The taxi takes almost a quarter of an hour to slither out of the city center and onto the Otley Road. But they get there in the end, and while Pete adds the receipt to his battered paper organizer Alex climbs out and looks around. The car has parked beside a rather forbidding hedge, on the other side of a dual carriageway from a row of poplars. Beyond the trees he can just make out the lights of the police station. There are few houses hereabouts, but a driveway leads out of sight beyond the hedge. And it is, predictably, raining even harder.

“We’re not going to have much luck getting a taxi home from here, are we?” Pete says as the cab pulls away.

“Nope. There are buses, but they’ll only be running every twenty minutes at this time of evening.” Alex doesn’t explain that he has this part of the Leeds bus timetable memorized cold. He turns and heads up the gravel drive, avoiding the worst of the pothole puddles. They come to a chain-link gate and an unfriendly sign: DEPARTMENT OF WORK AND PENSIONS – THIS PROPERTY IS MAINTAINED BY TELEREAL TRINIUM – KEEP OUT – G4S SECURITY. The padlock that holds the gate shut is grimy with rust stains, but a prickling in Alex’s fingers tells him that the site is heavily warded. Only authorized visitors will be able to get in. “Did you bring the key?”

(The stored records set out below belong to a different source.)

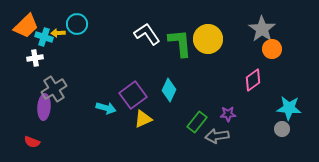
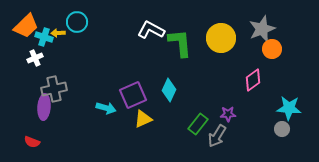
cyan circle: moved 2 px up
gray star: rotated 16 degrees clockwise
white L-shape: moved 4 px right, 4 px up; rotated 28 degrees counterclockwise
yellow circle: moved 13 px right, 1 px up
white cross: rotated 14 degrees counterclockwise
gray cross: rotated 20 degrees clockwise
purple square: rotated 12 degrees clockwise
green rectangle: moved 1 px right, 2 px down
gray arrow: rotated 50 degrees counterclockwise
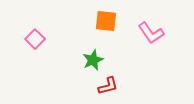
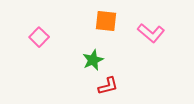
pink L-shape: rotated 16 degrees counterclockwise
pink square: moved 4 px right, 2 px up
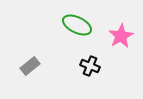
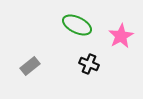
black cross: moved 1 px left, 2 px up
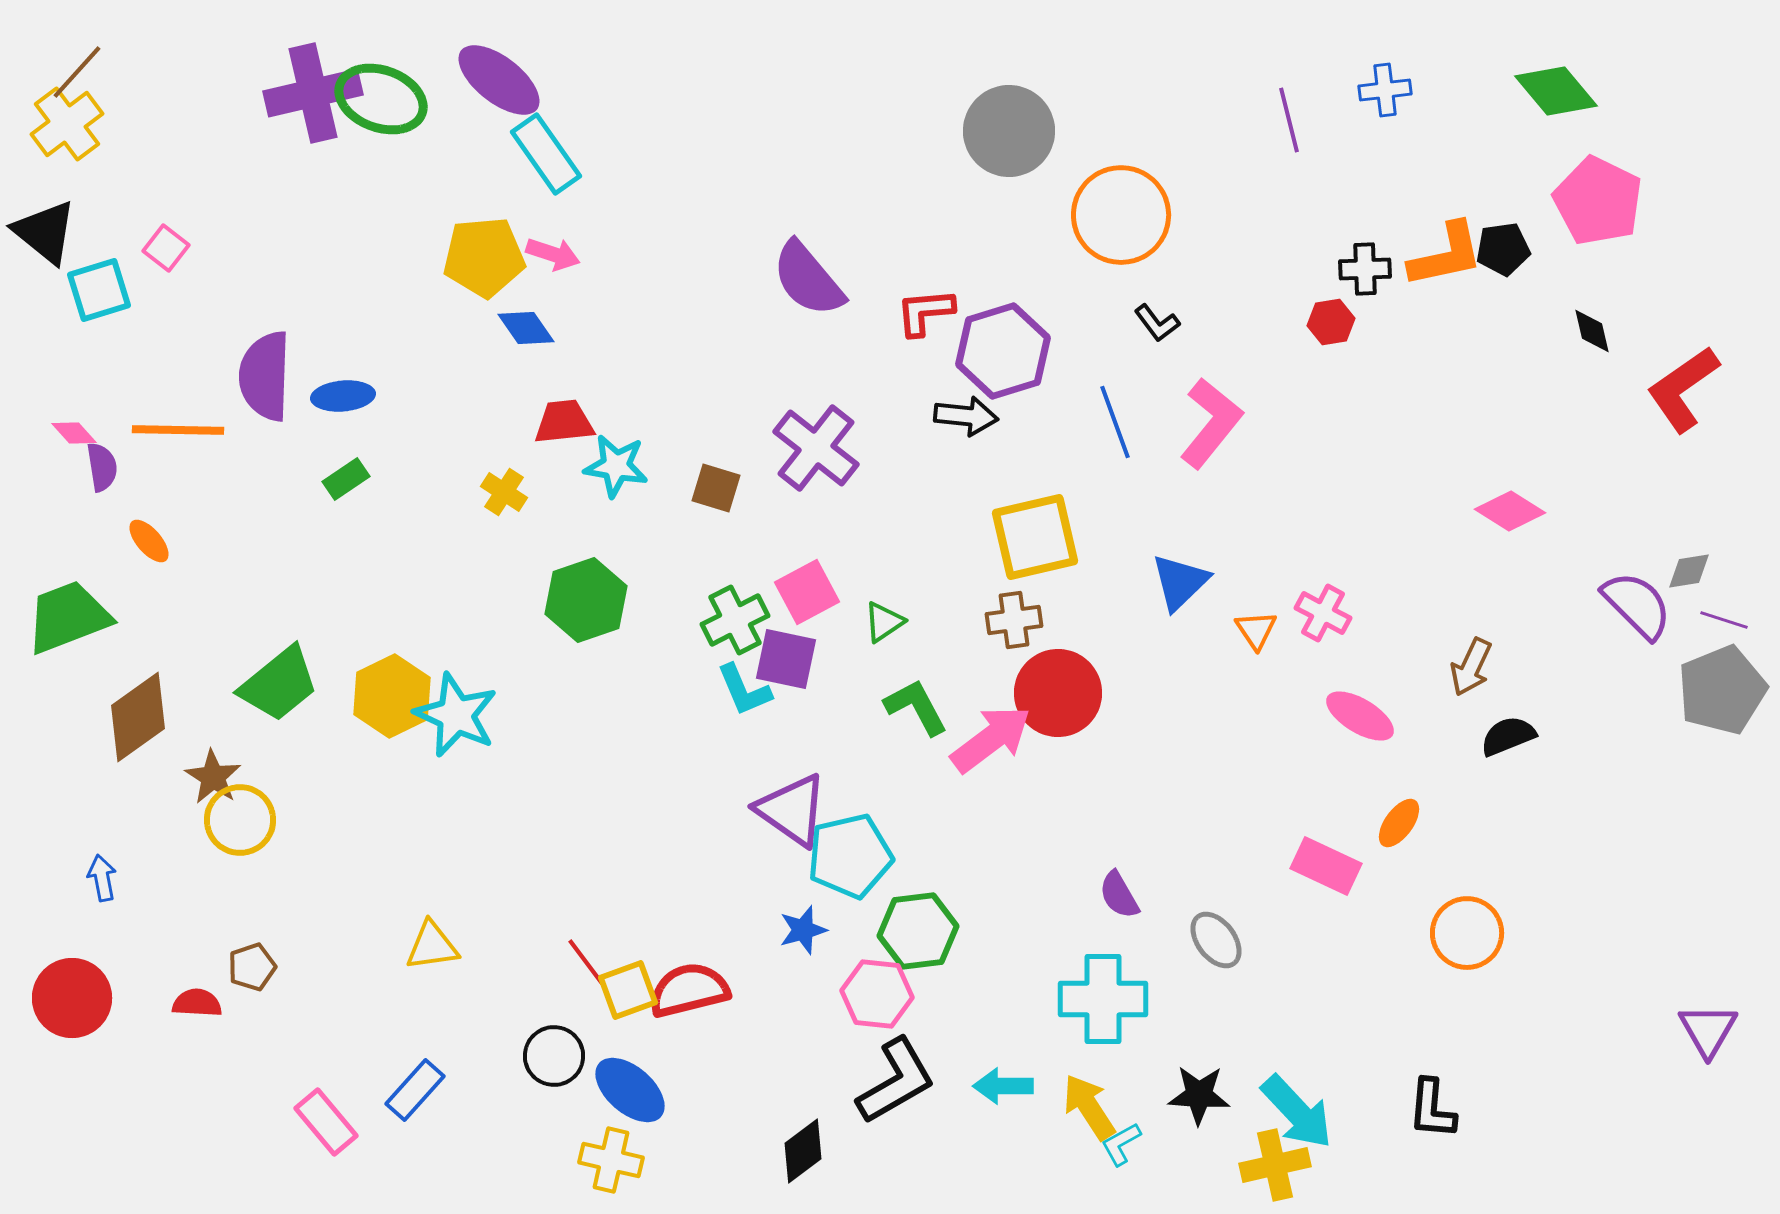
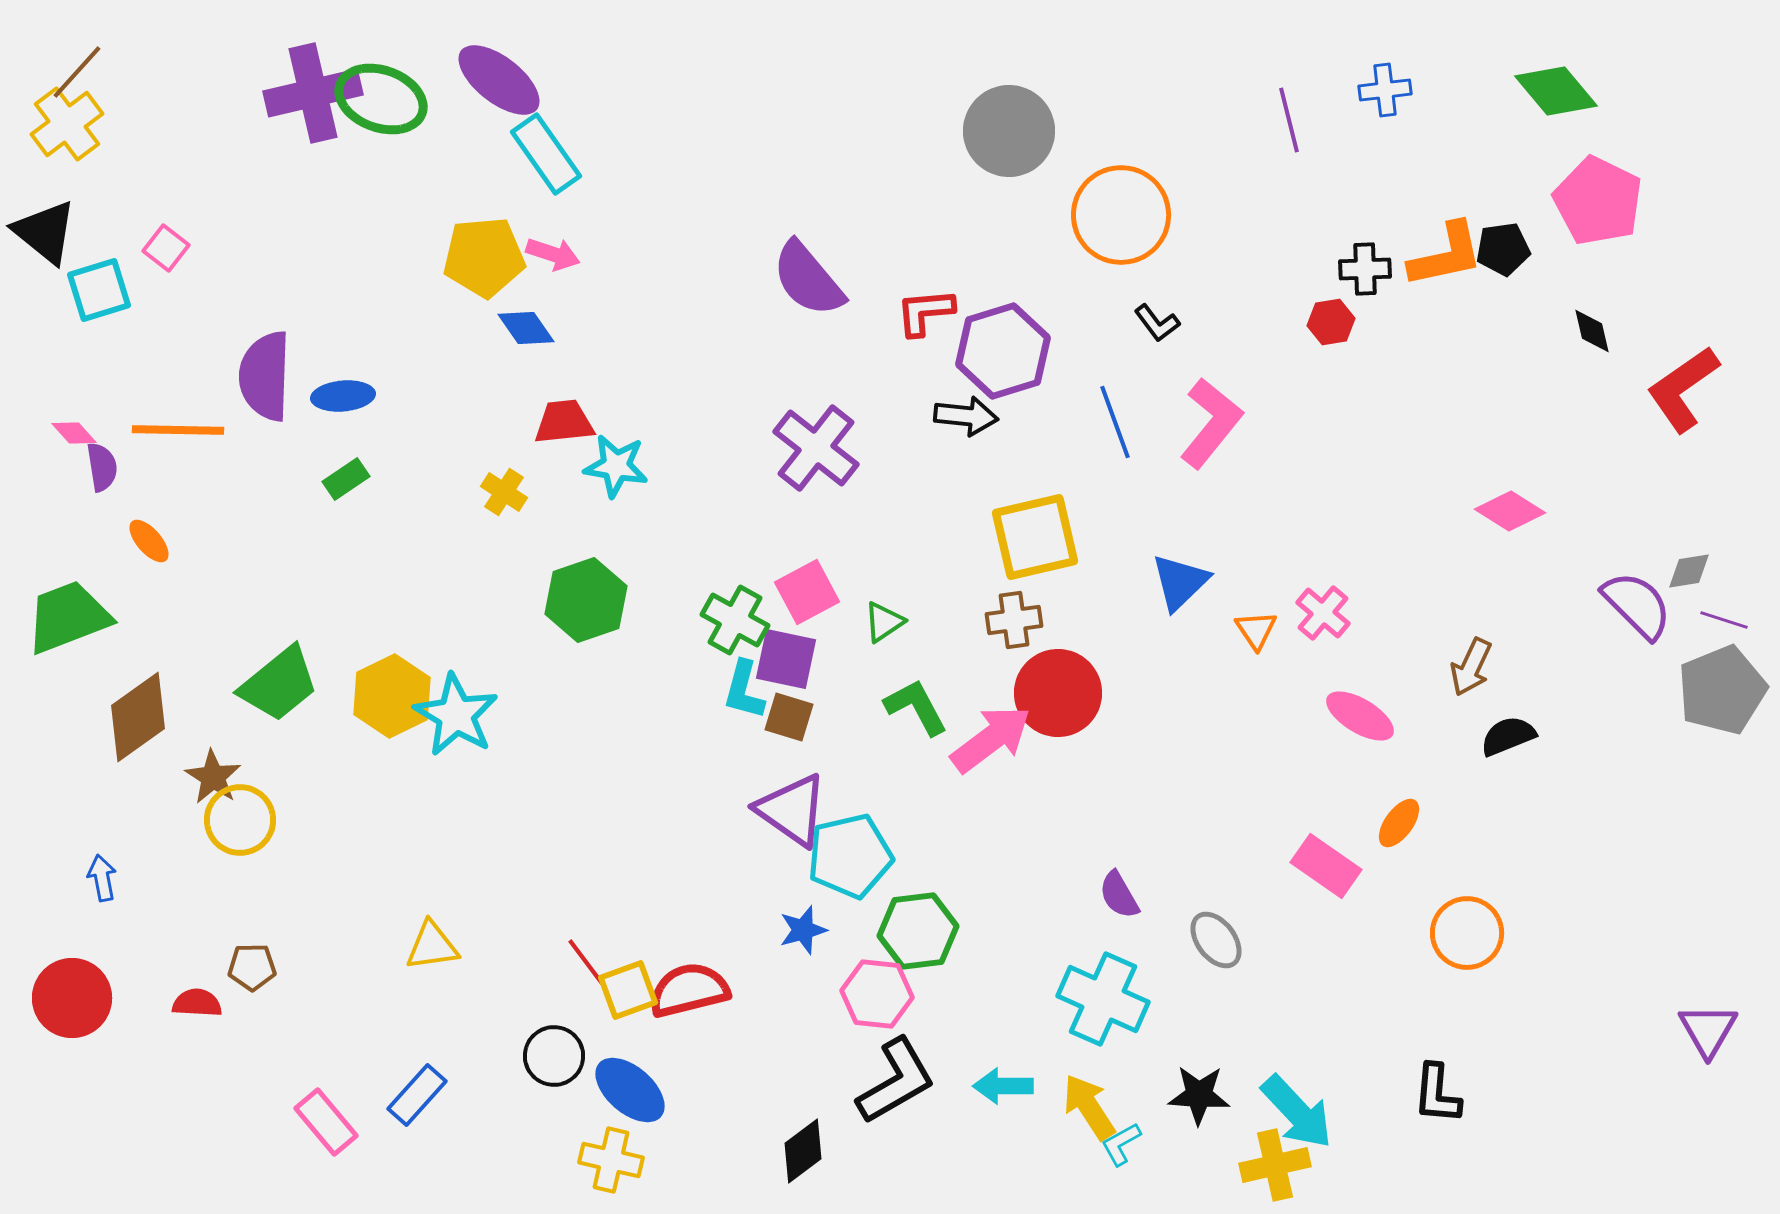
brown square at (716, 488): moved 73 px right, 229 px down
pink cross at (1323, 613): rotated 12 degrees clockwise
green cross at (735, 620): rotated 34 degrees counterclockwise
cyan L-shape at (744, 690): rotated 38 degrees clockwise
cyan star at (456, 715): rotated 6 degrees clockwise
pink rectangle at (1326, 866): rotated 10 degrees clockwise
brown pentagon at (252, 967): rotated 18 degrees clockwise
cyan cross at (1103, 999): rotated 24 degrees clockwise
blue rectangle at (415, 1090): moved 2 px right, 5 px down
black L-shape at (1432, 1109): moved 5 px right, 15 px up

“Sure.” Pete fiddles with the padlock, and they step through the gate. The drive dog-legs behind another hedge before it passes out of view of the road. Black poles surmounted by the hooded eyes of CCTV cameras stare at them, and Alex suppresses a shudder of dread. Beyond the second hedgerow they come to a low building with narrow frosted-glass windows set high under its eaves, like a public toilet or a cricket pavilion. There are more signs: KEEP OUT, ENTRY FORBIDDEN, THIS SITE IS ALARMED. “Do you ever get the feeling that we’re not welcome?” Pete asks.

“Hello, ma’am, we’re from the Jehovah’s Witnesses, do you have a few minutes to talk about our Lord and Savior?”

Pete winces as he produces a key and tries it in the door lock. It doesn’t fit. He fumbles with the keyring in the chilly rain, trying various others until he finally gets a result. The door creaks open to reveal a bare concrete-floored lobby surrounding a circular stairwell, descending into darkness. “Get the lights, will you? I know you can see in this but I can’t —”

Alex flicks the switch and a bare bulb flickers on above them, illuminating the staircase down to the tunnel that leads to the entrance of the former Leeds War Room Region 2 bunker.

Peeling paint, the smells of stagnant water, wet concrete and mold, cobwebs: these are Alex’s first impressions of the 1950s cold war installation. It skulks on the edge of the city, bookended by a police station and one of the city’s larger crematoria, as if to underline the brooding horror of its purpose. Perhaps the rising damp and other signs of neglect are a good thing. Better by far if it could be left to decay on the scrapheap of history. But the Laundry has plans for it.